● Task to carry out
When you retype the entries, keep each one exact and leave out the pictures.

Transcribed page contents
-- Opening Marker --

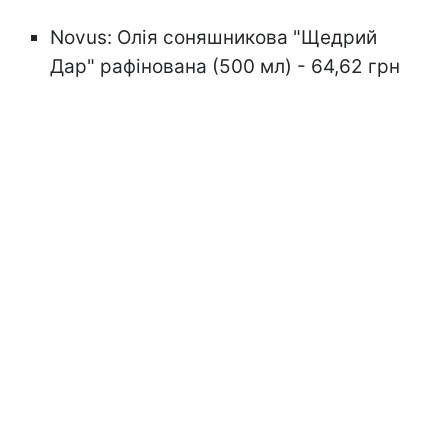
Novus: Олія соняшникова "Щедрий
Дар" рафінована (500 мл) - 64,62 грн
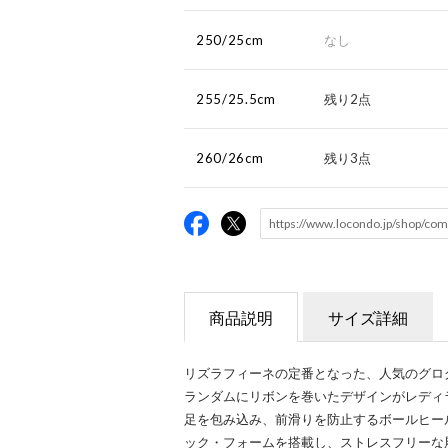
250/25cm
なし
255/25.5cm
残り2点
260/26cm
残り3点
商品説明
サイズ詳細
リズラフィーネの定番となった、人気のグロ
ランダムにリボンを巻いたデザインがレディ
足を包み込み、前滑りを防止するボールヒー
ック・フォームを搭載し、ストレスフリーな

-- Closing Marker --

● Answer to this task
Novus: Олія соняшникова "Щедрий
Дар" рафінована (500 мл) - 64,62 грн
250/25cm
なし
255/25.5cm
残り2点
260/26cm
残り3点
商品説明
サイズ詳細
リズラフィーネの定番となった、人気のグロ
ランダムにリボンを巻いたデザインがレディ
足を包み込み、前滑りを防止するボールヒー
ック・フォームを搭載し、ストレスフリーな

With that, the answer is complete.